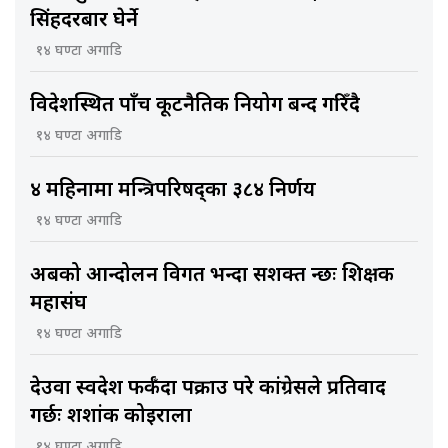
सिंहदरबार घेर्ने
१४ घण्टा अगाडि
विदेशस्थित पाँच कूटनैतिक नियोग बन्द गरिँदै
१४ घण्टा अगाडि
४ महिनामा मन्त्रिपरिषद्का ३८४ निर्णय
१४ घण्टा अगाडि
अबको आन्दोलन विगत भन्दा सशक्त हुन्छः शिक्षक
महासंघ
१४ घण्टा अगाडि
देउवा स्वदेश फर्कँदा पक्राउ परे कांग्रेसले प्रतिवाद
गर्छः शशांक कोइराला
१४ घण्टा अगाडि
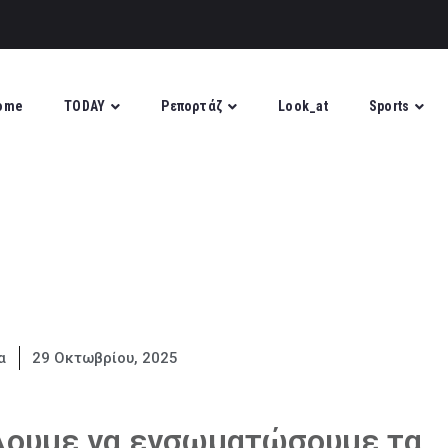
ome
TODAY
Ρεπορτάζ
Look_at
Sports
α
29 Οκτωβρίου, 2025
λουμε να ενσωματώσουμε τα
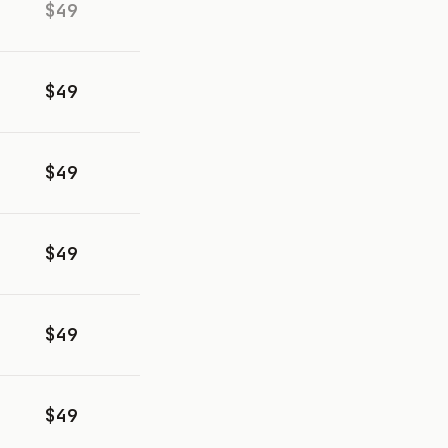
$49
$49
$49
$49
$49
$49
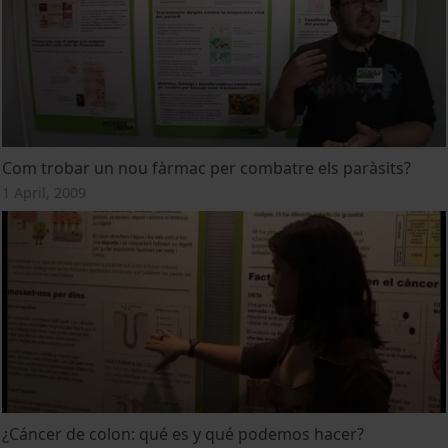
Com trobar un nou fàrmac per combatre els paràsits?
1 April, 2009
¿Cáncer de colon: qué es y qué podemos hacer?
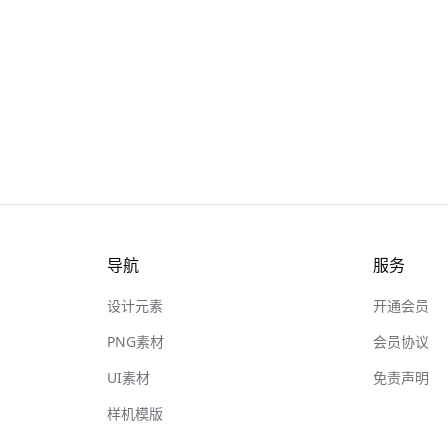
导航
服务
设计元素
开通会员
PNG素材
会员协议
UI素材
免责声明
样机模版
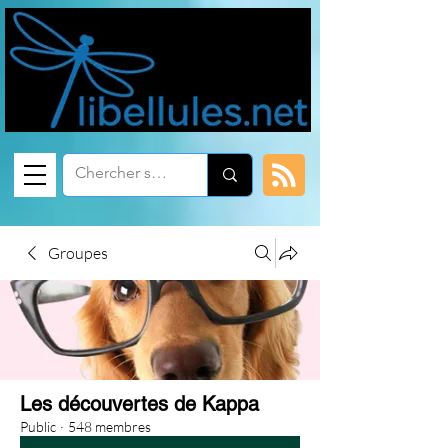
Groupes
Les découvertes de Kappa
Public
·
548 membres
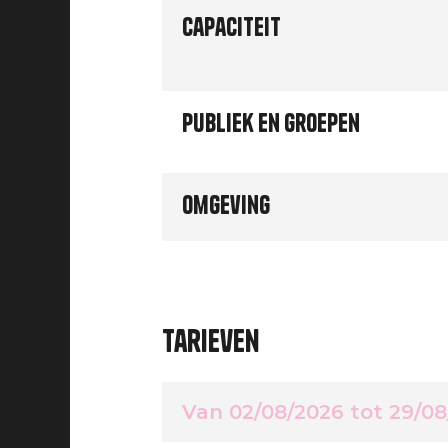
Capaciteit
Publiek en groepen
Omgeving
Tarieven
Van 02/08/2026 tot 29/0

---

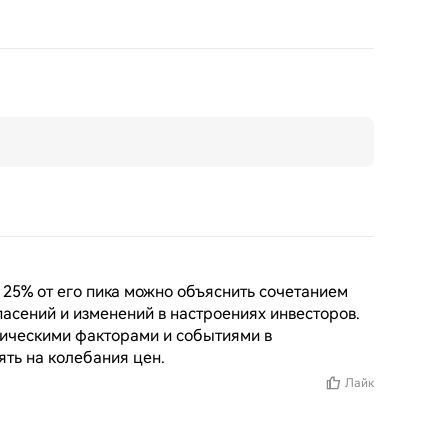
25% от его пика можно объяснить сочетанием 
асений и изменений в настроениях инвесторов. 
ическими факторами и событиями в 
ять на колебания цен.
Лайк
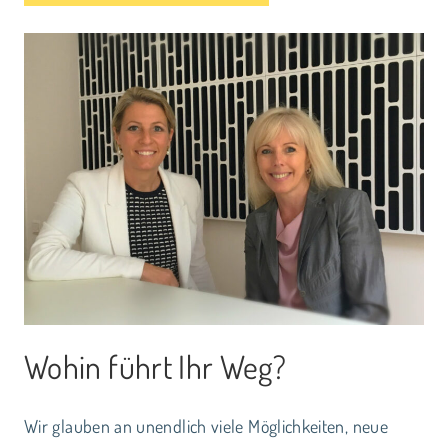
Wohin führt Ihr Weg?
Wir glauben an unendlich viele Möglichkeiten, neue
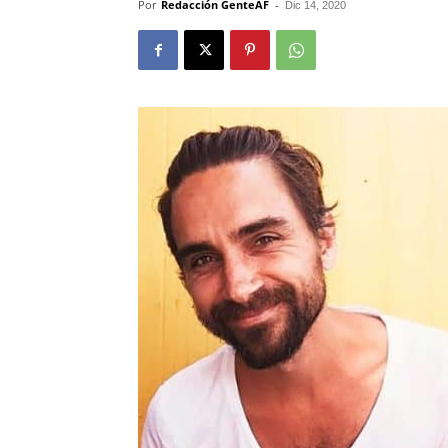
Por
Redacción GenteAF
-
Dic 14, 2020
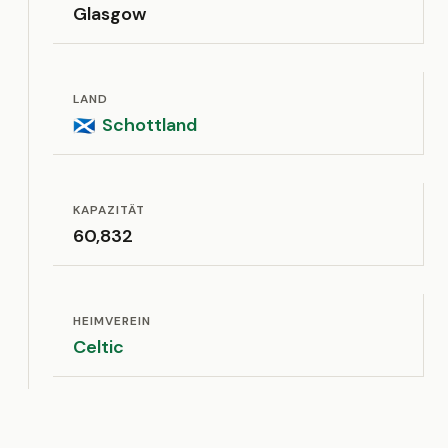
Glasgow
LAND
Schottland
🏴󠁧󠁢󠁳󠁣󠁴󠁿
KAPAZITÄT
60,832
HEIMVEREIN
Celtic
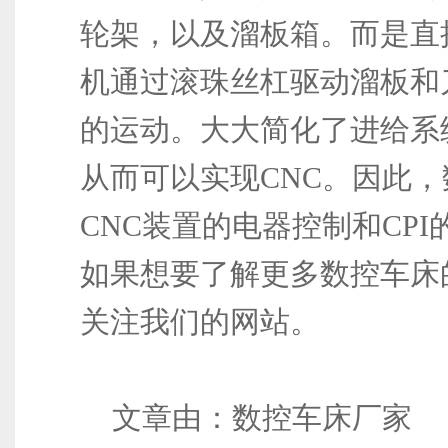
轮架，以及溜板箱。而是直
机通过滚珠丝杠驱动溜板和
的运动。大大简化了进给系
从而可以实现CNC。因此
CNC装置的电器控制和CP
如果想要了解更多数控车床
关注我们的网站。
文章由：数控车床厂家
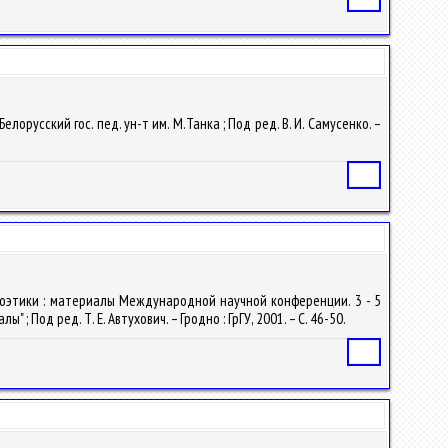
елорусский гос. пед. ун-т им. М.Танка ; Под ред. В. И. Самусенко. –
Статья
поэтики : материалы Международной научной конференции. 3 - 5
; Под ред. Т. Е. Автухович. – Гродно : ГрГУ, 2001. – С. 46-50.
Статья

EXERCISE REQUIREMENTS:
Please copy, exactly as written, every line in the listing above from the line with "सिंहदरबार घेर्ने" up to and including the line with "गर्छः शशांक कोइराला".

ANSWER SECTION:
सिंहदरबार घेर्ने
१४ घण्टा अगाडि
विदेशस्थित पाँच कूटनैतिक नियोग बन्द गरिँदै
१४ घण्टा अगाडि
४ महिनामा मन्त्रिपरिषद्का ३८४ निर्णय
१४ घण्टा अगाडि
अबको आन्दोलन विगत भन्दा सशक्त हुन्छः शिक्षक
महासंघ
१४ घण्टा अगाडि
देउवा स्वदेश फर्कँदा पक्राउ परे कांग्रेसले प्रतिवाद
गर्छः शशांक कोइराला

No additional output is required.